Não acredites, pobre mortal, que esta flor esteja à venda em qualquer lugar deste mundo. Se precisares dela, pede às ninfas. Durante o teu sono tu as verás dançar e cantar, enquanto a flor de Zíaco brota no fundo do teu coração.

28 março 2007

A praga


O ambiente era soturno. Não só pela amplidão da sala, pelos móveis sóbrios, escuros, as janelas altas, solenes pelo peso das cortinas. Soturno também era o semblante dos homens que rodeavam a gigantesca mesa de reuniões.
O primeiro a falar foi o Presidente do Corpo de Acionistas. Você vai ter que compreender, Herr Ratz. O cargo de Diretor Presidente da nossa Corporação só pode ser ocupado por um homem casado. O produto que fornecemos é extremamente vinculado aos valores humanos mais conservadores. A nossa clientela jamais aceitaria que o nosso chairman of the board não tivesse um lar para onde voltar depois de um dia exaustivo de trabalho, onde uma mulher carinhosa e devotada o espera com o jantar quente, a cama morna.
Mas minha mulher disse que não vai. Ela detesta a Itália. O senhor sabe como são as alemãs. Ela disse que se eu for, vou só. Não me leva nem no aeroporto.
Isso é verdade, ajuntou o Secretário do Conselho. Já mandamos um emissário para sondar o assunto. Já tem até um advogado pronto para dar entrada no pedido de divórcio.
Sendo assim, retomou o Presidente, só temos uma alternativa. Arranjamos um casamento de conveniência com alguma moça decente que aceite uma soma razoável pela colaboração.
A cólera do Herr Ratz só foi contida pelo seu medo de uma expulsão sumária da Corporação. Limitou-se apenas a resmungar: um primeiro casamento pode ser uma infecção. Mas um segundo, não. Um segundo é uma praga.

25 março 2007

Inédito, diferente


Além de poeta esforçado, André era um leitor inveterado. Lia tudo que lhe caísse nas mãos.

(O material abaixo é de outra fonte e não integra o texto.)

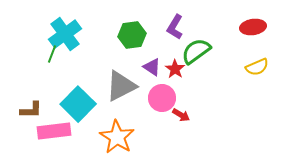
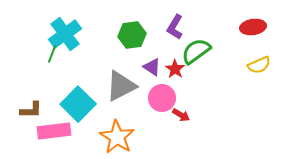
yellow semicircle: moved 2 px right, 2 px up
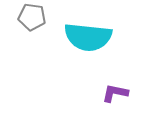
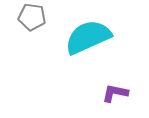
cyan semicircle: rotated 150 degrees clockwise
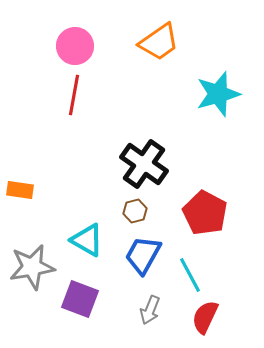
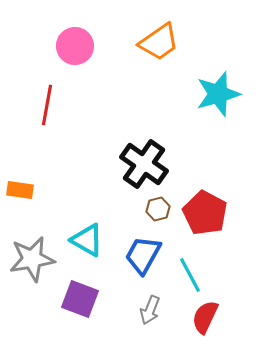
red line: moved 27 px left, 10 px down
brown hexagon: moved 23 px right, 2 px up
gray star: moved 8 px up
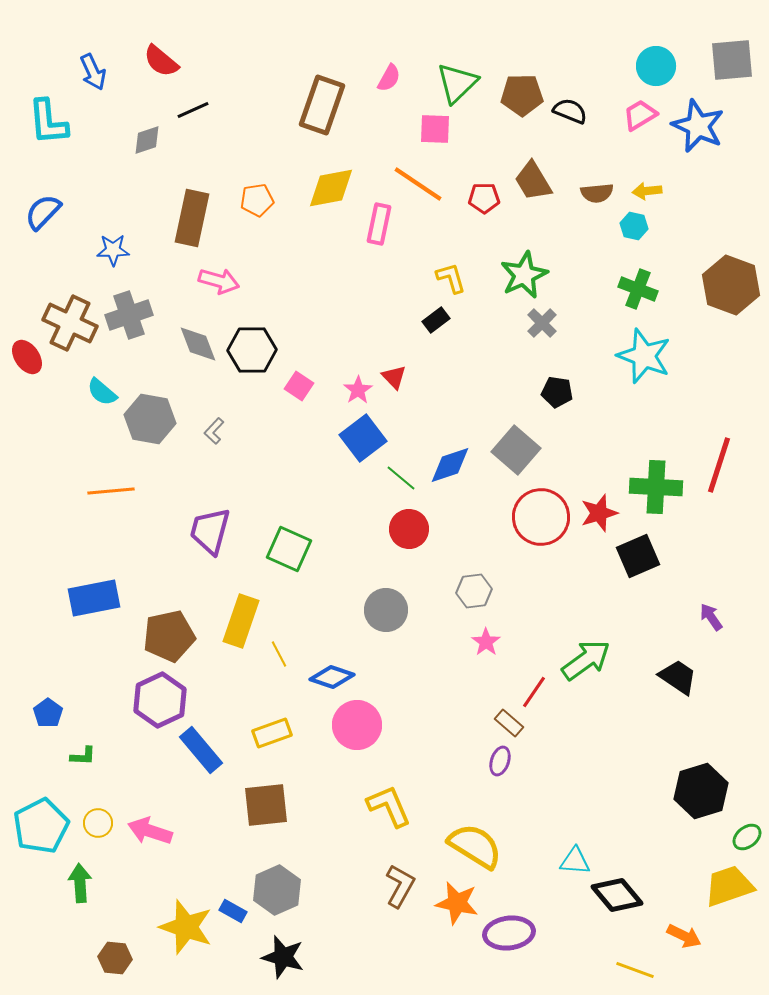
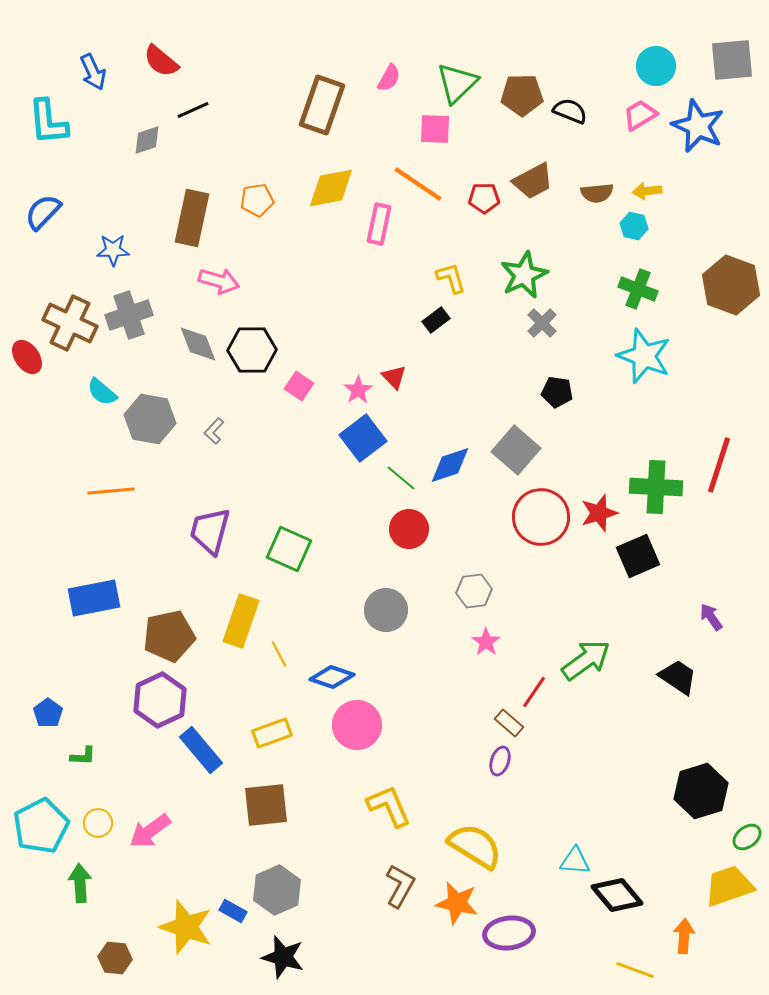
brown trapezoid at (533, 181): rotated 87 degrees counterclockwise
pink arrow at (150, 831): rotated 54 degrees counterclockwise
orange arrow at (684, 936): rotated 112 degrees counterclockwise
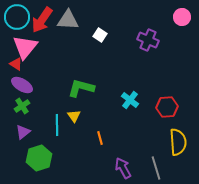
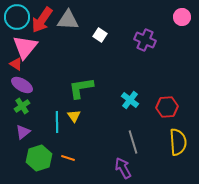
purple cross: moved 3 px left
green L-shape: rotated 24 degrees counterclockwise
cyan line: moved 3 px up
orange line: moved 32 px left, 20 px down; rotated 56 degrees counterclockwise
gray line: moved 23 px left, 26 px up
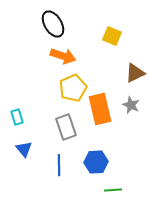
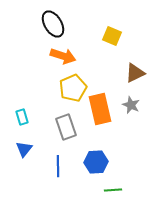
cyan rectangle: moved 5 px right
blue triangle: rotated 18 degrees clockwise
blue line: moved 1 px left, 1 px down
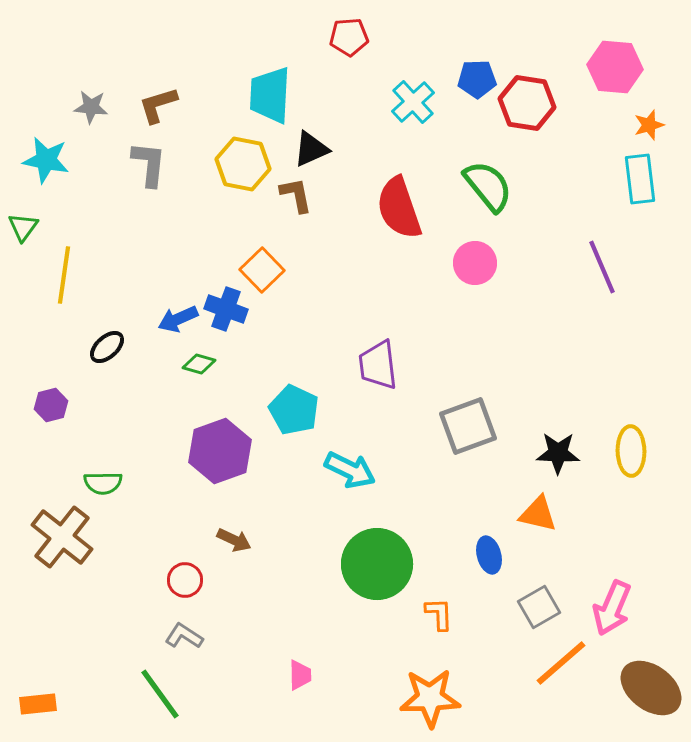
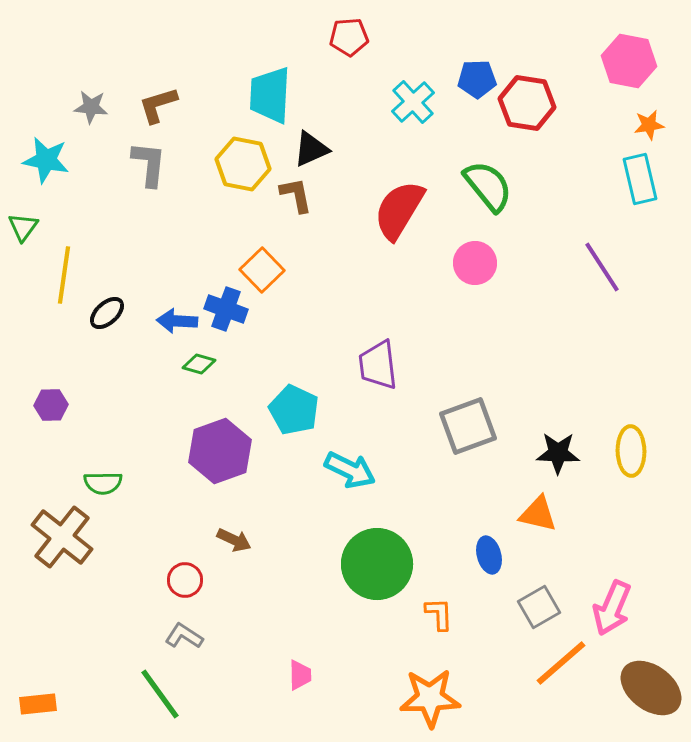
pink hexagon at (615, 67): moved 14 px right, 6 px up; rotated 6 degrees clockwise
orange star at (649, 125): rotated 8 degrees clockwise
cyan rectangle at (640, 179): rotated 6 degrees counterclockwise
red semicircle at (399, 208): moved 2 px down; rotated 50 degrees clockwise
purple line at (602, 267): rotated 10 degrees counterclockwise
blue arrow at (178, 319): moved 1 px left, 2 px down; rotated 27 degrees clockwise
black ellipse at (107, 347): moved 34 px up
purple hexagon at (51, 405): rotated 12 degrees clockwise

E o que lhe caiu nas mãos, pelas mãos de um moleque, foi o folheto de propaganda da Professora Triana. Seu olhar treinado de revisor num suplemento literário foi logo em cima do erro de composição já na terceira linha, em caixa alta e negrito. Num gesto autômato, levou a mão ao bolso da camisa para pegar a caneta. Não podia deixar passar um erro tão grosseiro. Agora sim, o tipógrafo poderia corrigir: Poder da fé.
A própria fé de André é que andava meio fraca. Não acreditava, por exemplo, que conseguiria chegar a tempo para a entrevista com Vilela, diretor administrativo de um jornal que lhe acenara com um bico de editor de cultura. Em decorrência disto, também não acreditava que teria o dinheiro necessário para fugir para bem longe com Rita, mulher do Vilela. Quem sabe a Professora Triana pudesse revelar o mistério que os envolvia, a ele, a Vilela e a Rita, pois o que acontecera entre eles era, de fato, um mistério.
Vilela, André e Rita. Três nomes, uma aventura e nenhuma explicação das origens. Vamos a ela. Os dois primeiros eram amigos de infância. Vilela seguiu a carreira de magistrado num desses cafundós, onde casou e juntou dinheiro. André entrou no funcionalismo, contra a vontade do pai, que o queria médico. Mas o pai morreu e André preferiu não ser nada, até que a mãe lhe arranjou um emprego público, no jornal do Governo. Ganhava-se pouco, mas em compensação trabalhava-se menos ainda, o que dava tempo de sobra a André para tecer seus versos, adular suas musas.
Depois de muitos anos e escassas notícias, toca o celular de André. É Vilela, que jogara a toga às urtigas e agora vinha para a Capital, sócio de um jornal com planos de expansão. Acabara de dar um giro pelo mundo com a mulher e agora chegava para tocar o projeto editorial. André foi esperá-los no aeroporto.
No táxi de volta, Vilela tomou o lugar da frente, junto com o motorista. Queria ver o que o tempo fizera com a sua cidade. No banco de trás, meio zonza pela estafa da viagem, Rita cochilava e de vez em quando sua cabeça tombava no ombro de André. Uma curva mais fechada jogou seu corpo todo contra os ossos do poeta. A curva se desfez, mas não se desfez a junção dos corpos. O pomo de adão em desvario, André atendia a custo à curiosidade quase infantil do amigo.
“Quereis fazer voltar para vossa companhia alguém que de vós se tenha separado?” Queria, sim. André queria de volta o calor daquele corpo, a maciez daquela mão que deslizava em sua coxa, aquele perfume que feria de morte suas ventas.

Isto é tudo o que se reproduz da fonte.